(HB) While its new largest investor is going to have a say in all aspects of its businesses, Deutsche Bank faces increased calls for probes into misdoings.
Deutsche Bank cannot seem to bury the past. Picture source: DPA.
It was supposed to be a new beginning, a break with troubles of the past. At the beginning of February, Deutsche Bank’s CEO expressed “deep regret” for the scandals of recent years in a public letter on behalf of the entire management board. “We apologize,” John Cryan wrote. At that time, he had just resolved some of the company’s most critical legal cases. Since that letter, the bank has been trying to more forward once again.

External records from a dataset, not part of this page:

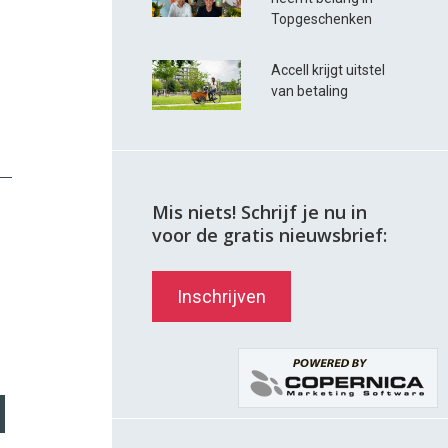
Topgeschenken
Accell krijgt uitstel
van betaling
Mis niets! Schrijf je nu in
voor de gratis nieuwsbrief:
Inschrijven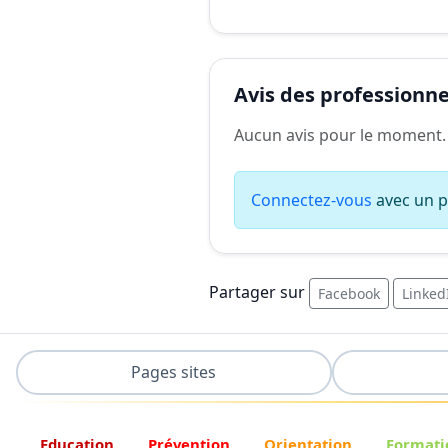
Avis des professionnel
Aucun avis pour le moment.
Connectez-vous
avec un pr
Partager sur
Facebook
Linked
Pages sites
Education
Prévention
Orientation
Formati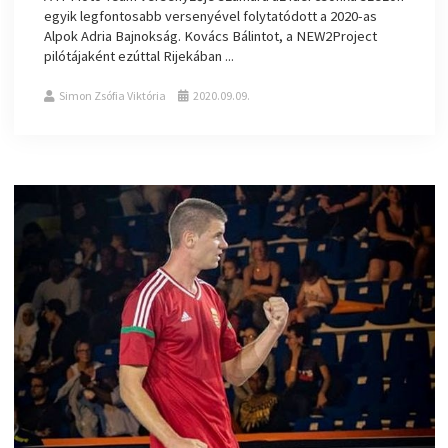
egyik legfontosabb versenyével folytatódott a 2020-as
Alpok Adria Bajnokság. Kovács Bálintot, a NEW2Project
pilótájaként ezúttal Rijekában ...
Simon Zsófia Viktória
2020.09.09.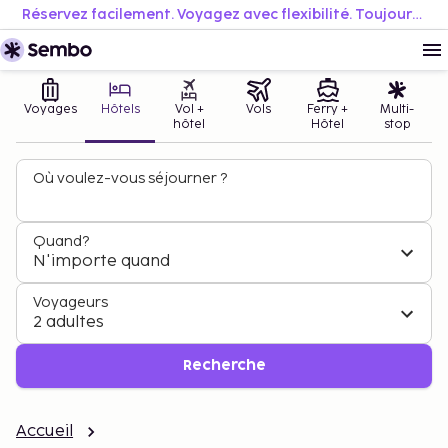
Réservez facilement. Voyagez avec flexibilité. Toujours au meilleur prix.
Voyages
Hôtels
Vol +
Vols
Ferry +
Multi-
hôtel
Hôtel
stop
Où voulez-vous séjourner ?
Quand?
N'importe quand
Voyageurs
2 adultes
Recherche
Accueil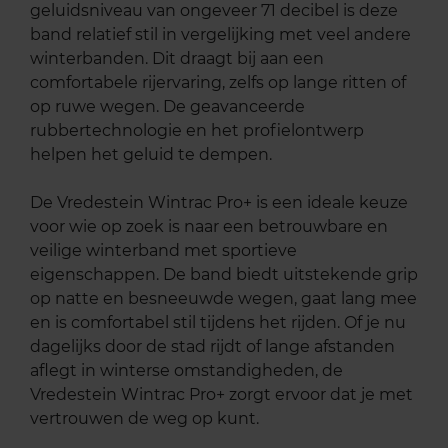
geluidsniveau van ongeveer 71 decibel is deze
band relatief stil in vergelijking met veel andere
winterbanden. Dit draagt bij aan een
comfortabele rijervaring, zelfs op lange ritten of
op ruwe wegen. De geavanceerde
rubbertechnologie en het profielontwerp
helpen het geluid te dempen.
De Vredestein Wintrac Pro+ is een ideale keuze
voor wie op zoek is naar een betrouwbare en
veilige winterband met sportieve
eigenschappen. De band biedt uitstekende grip
op natte en besneeuwde wegen, gaat lang mee
en is comfortabel stil tijdens het rijden. Of je nu
dagelijks door de stad rijdt of lange afstanden
aflegt in winterse omstandigheden, de
Vredestein Wintrac Pro+ zorgt ervoor dat je met
vertrouwen de weg op kunt.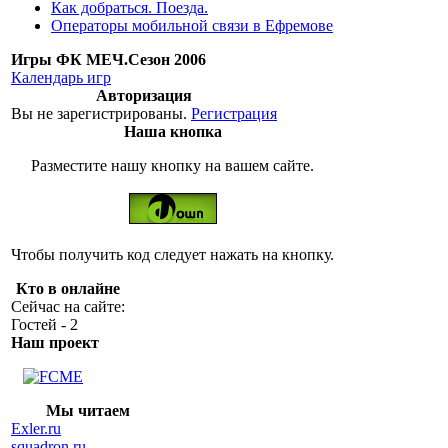
Как добраться. Поезда.
Операторы мобильной связи в Ефремове
Игры ФК МЕЧ.Сезон 2006
Календарь игр
Авторизация
Вы не зарегистрированы.
Регистрация
Наша кнопка
Разместите нашу кнопку на вашем сайте.
Чтобы получить код следует нажать на кнопку.
Кто в онлайне
Сейчас на сайте:
Гостей - 2
Наш проект
Мы читаем
Exler.ru
squadron.ru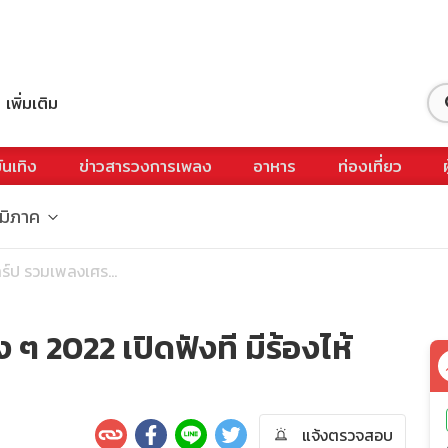
เพิ่มเติม
ันเทิง
ข่าวสารวงการเพลง
อาหาร
ท่องเที่ยว
ูมิภาค
าร์ป รวมเพลงเศร...
 ๆ 2022 เปิดฟังที มีร้องไห้
แจ้งตรวจสอบ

But key shareholders and proxy advisory services weren’t quite ready to wipe the slate clean. The two prominent proxy advisory services Glass Lewis and Institutional Shareholder Services (ISS) are recommending that, at the bank’s annual general meeting on May 18, investors support the request of a shareholder who wants to work through the past again with the help of external auditors. Handelsblatt has obtained copies of the two consultancies’ recommendations, which Deutsche Bank did not wish to comment on.
ISS and Glass Lewis are considered influential because many institutional investors follow their advice. A special audit proposal for Deutsche Bank, which both services had supported last year, only barely scraped past a majority recently. This time around the three special audits were proposed by shareholder Marita Lampatz, whose husband has long been at loggerheads with Deutsche Bank over the unprofitable Sal. Oppenheim fund.